## What you need to do
Would you return each record that follows word for word, without its pictures?

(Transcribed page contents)
########################################

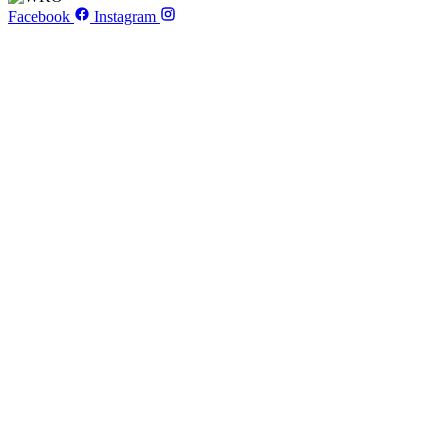
Facebook
Instagram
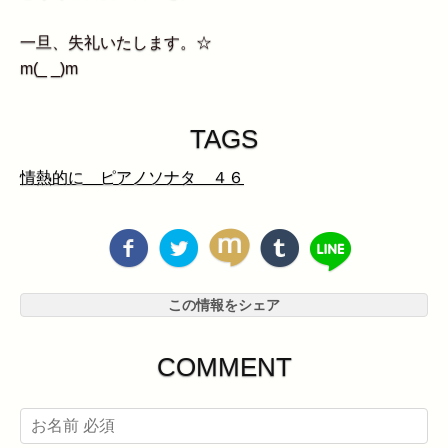
一旦、失礼いたします。☆
m(_ _)m
TAGS
情熱的に ピアノソナタ ４６
この情報をシェア
COMMENT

########################################

## Result for this task
Facebook
Instagram
一旦、失礼いたします。☆
m(_ _)m
TAGS
情熱的に ピアノソナタ ４６
この情報をシェア
COMMENT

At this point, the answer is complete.